__What the task requires__
Set down exactly the lines from the first line of the records through the line that contains "The width and", and leave every picture out.

__Records to process__
/---
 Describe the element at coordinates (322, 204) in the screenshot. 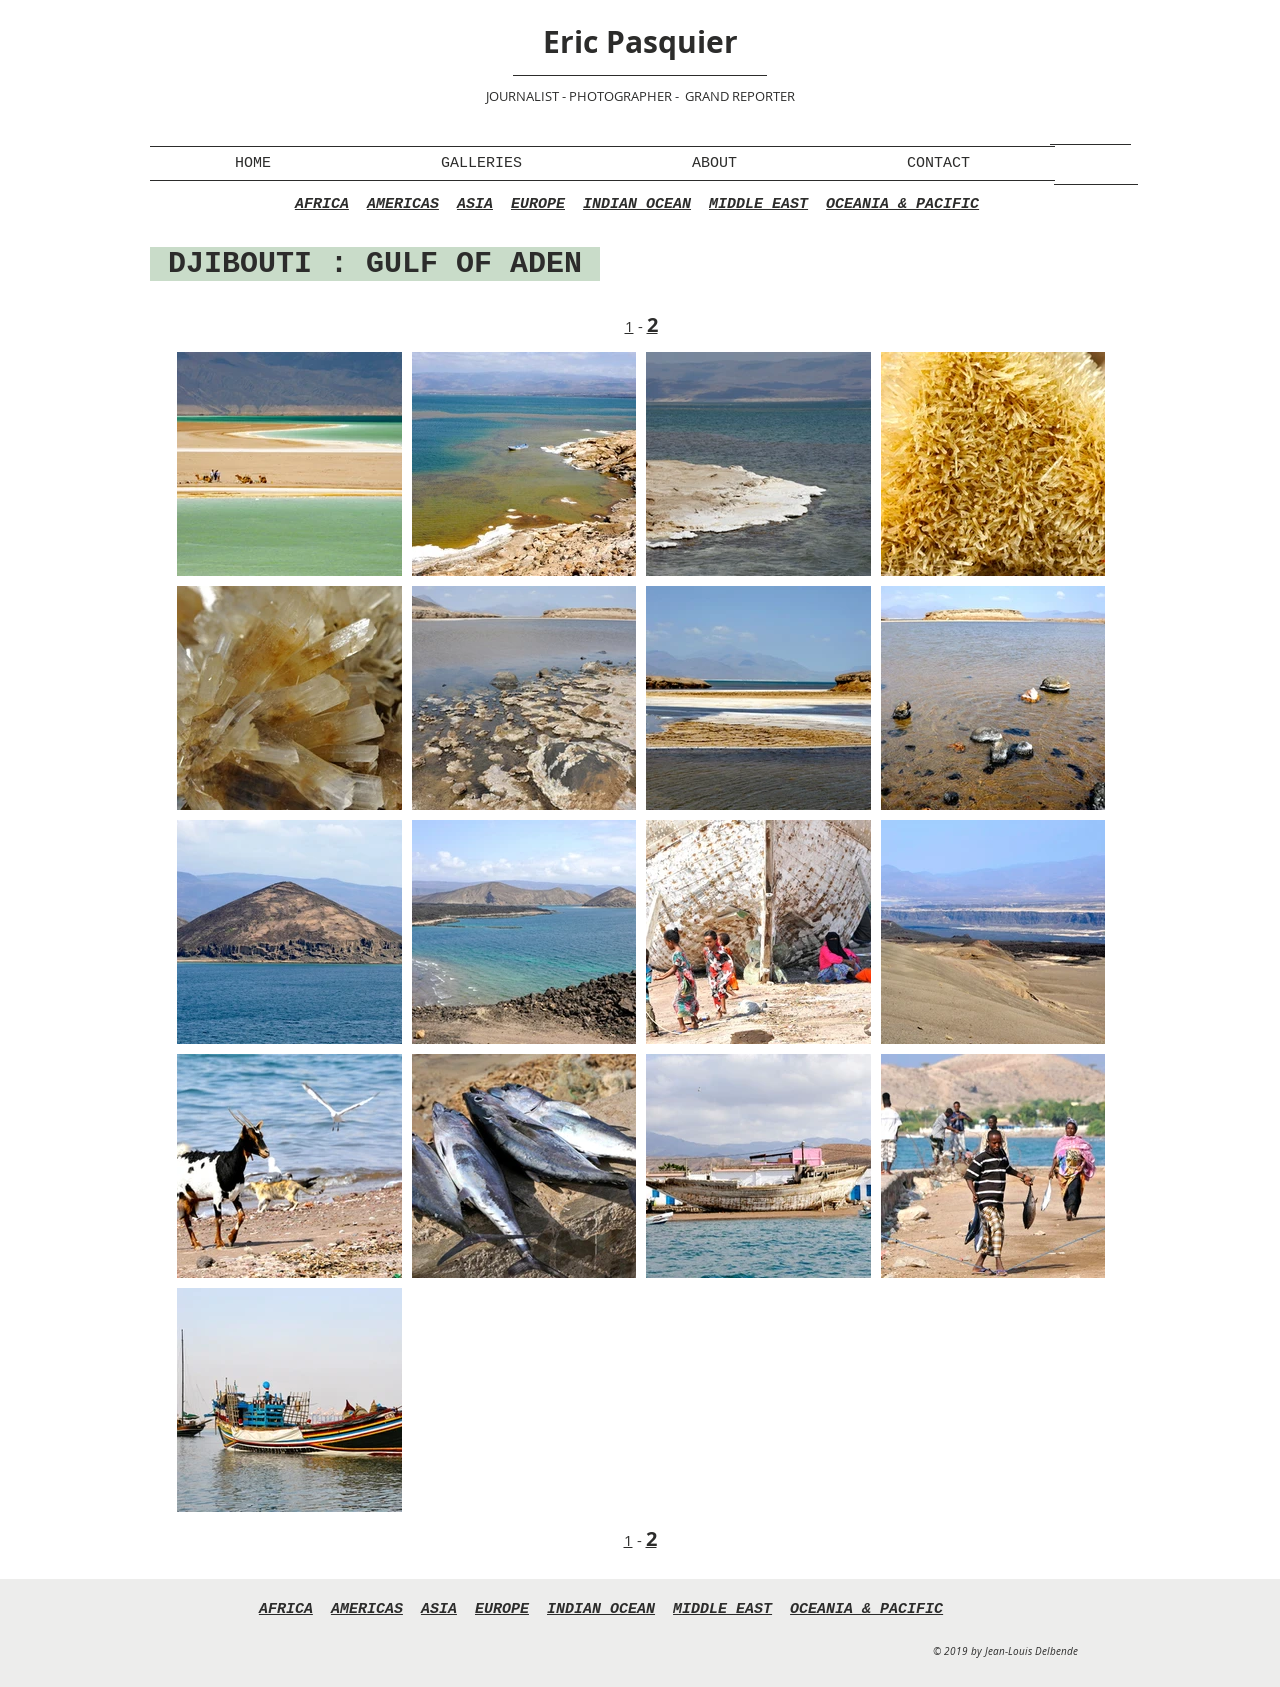

I see `AFRICA` at that location.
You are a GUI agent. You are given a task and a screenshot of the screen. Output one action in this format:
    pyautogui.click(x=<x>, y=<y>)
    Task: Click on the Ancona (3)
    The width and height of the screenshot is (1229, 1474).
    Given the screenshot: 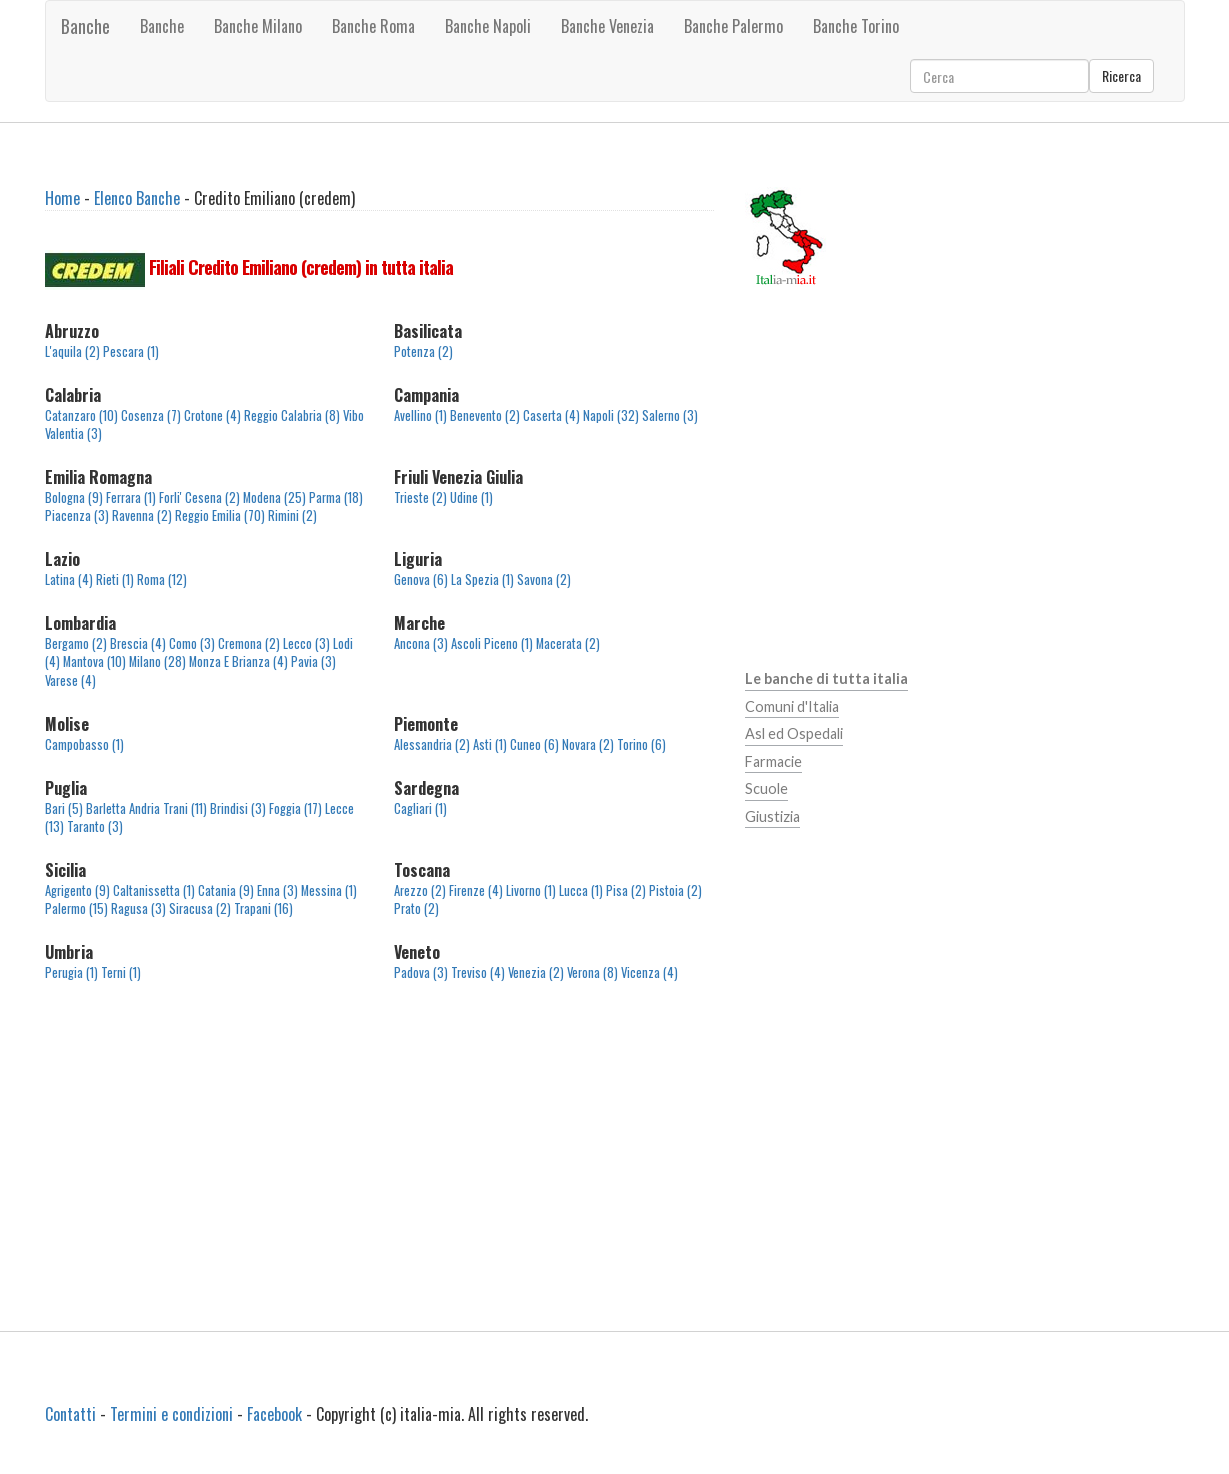 What is the action you would take?
    pyautogui.click(x=421, y=643)
    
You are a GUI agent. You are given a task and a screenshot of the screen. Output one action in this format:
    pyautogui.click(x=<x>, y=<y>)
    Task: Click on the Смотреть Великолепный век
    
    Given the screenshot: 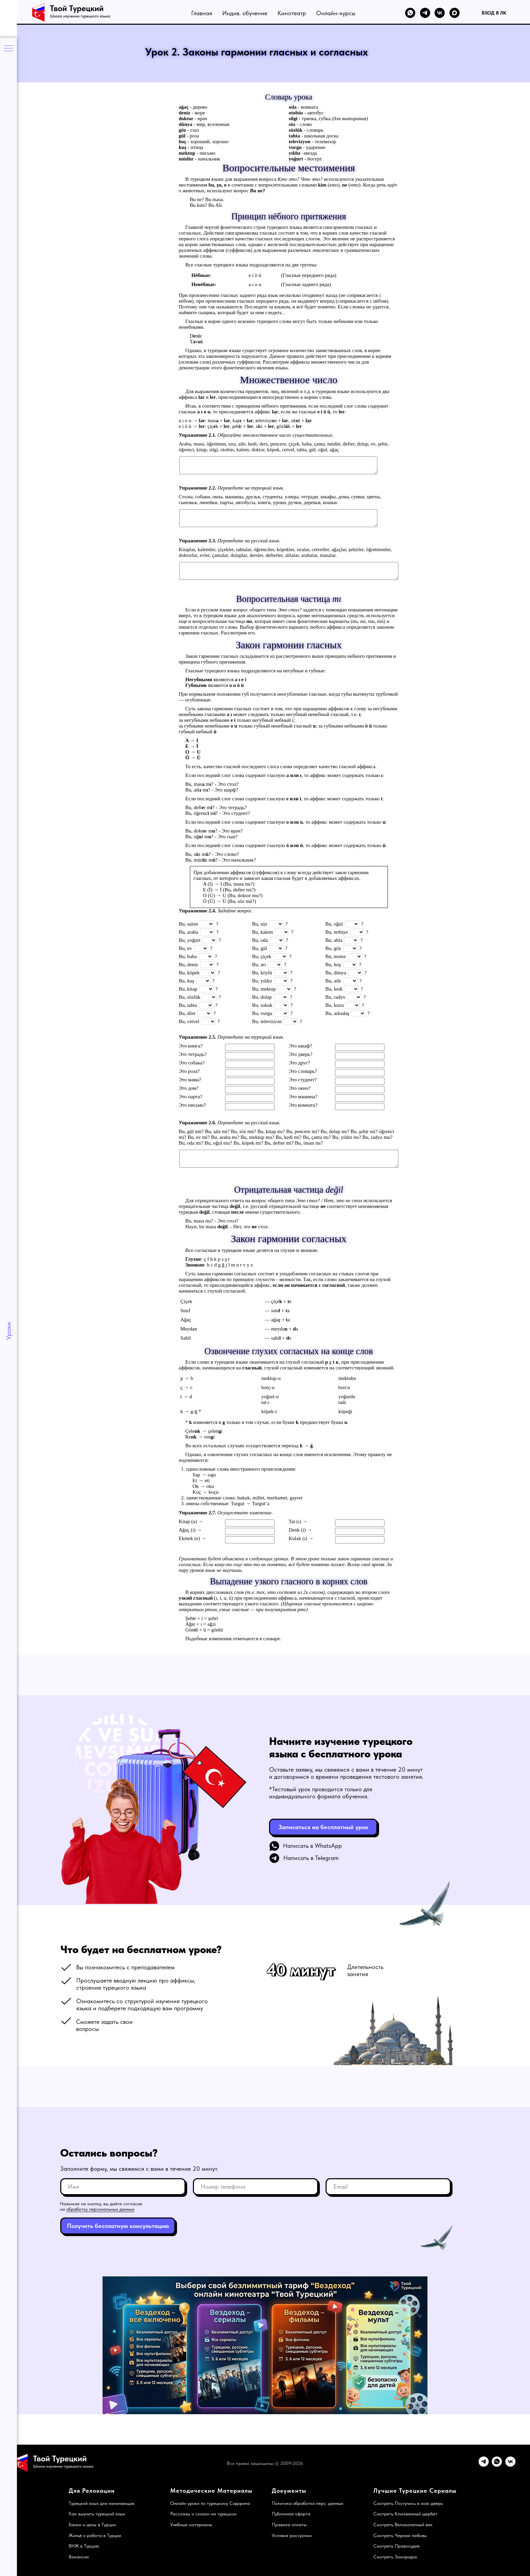 What is the action you would take?
    pyautogui.click(x=403, y=2524)
    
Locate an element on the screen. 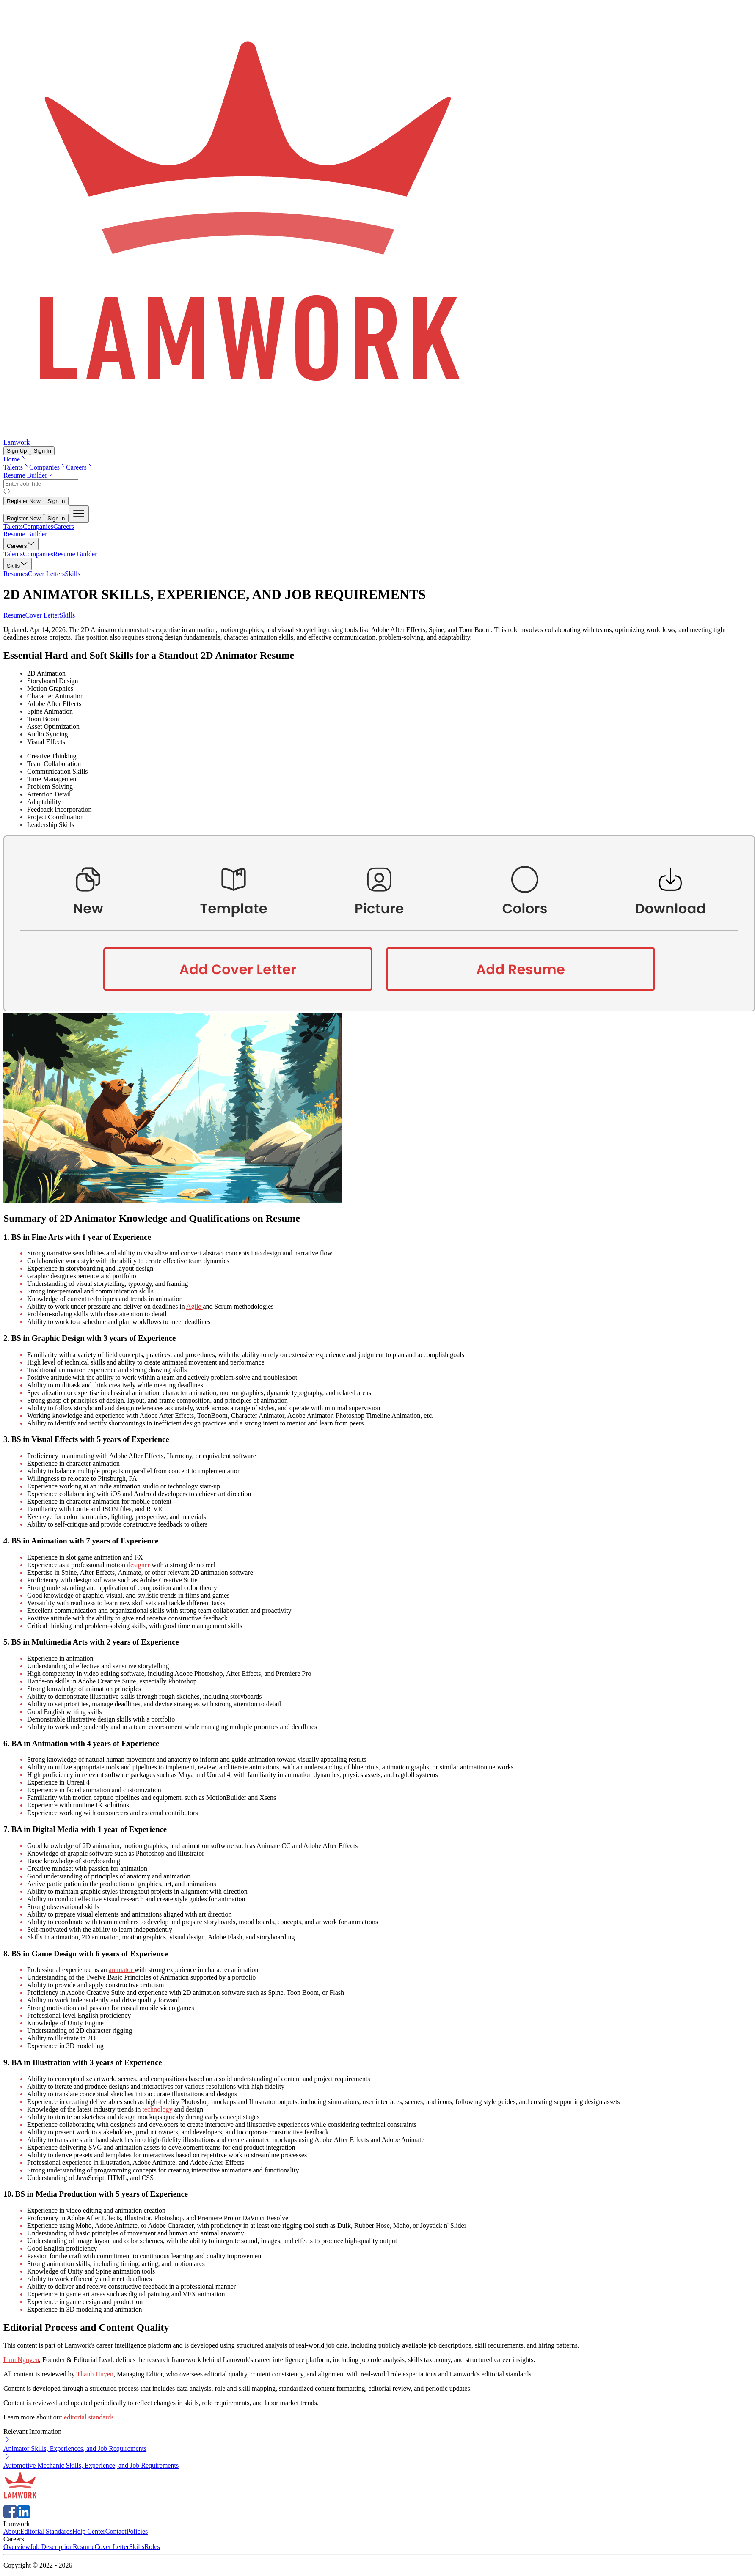 This screenshot has width=755, height=2576. Overview is located at coordinates (16, 2546).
\---
__Response area__
 Describe the element at coordinates (322, 204) in the screenshot. 

I see `AFRICA` at that location.
You are a GUI agent. You are given a task and a screenshot of the screen. Output one action in this format:
    pyautogui.click(x=<x>, y=<y>)
    Task: Click on the Ancona (3)
    The width and height of the screenshot is (1229, 1474).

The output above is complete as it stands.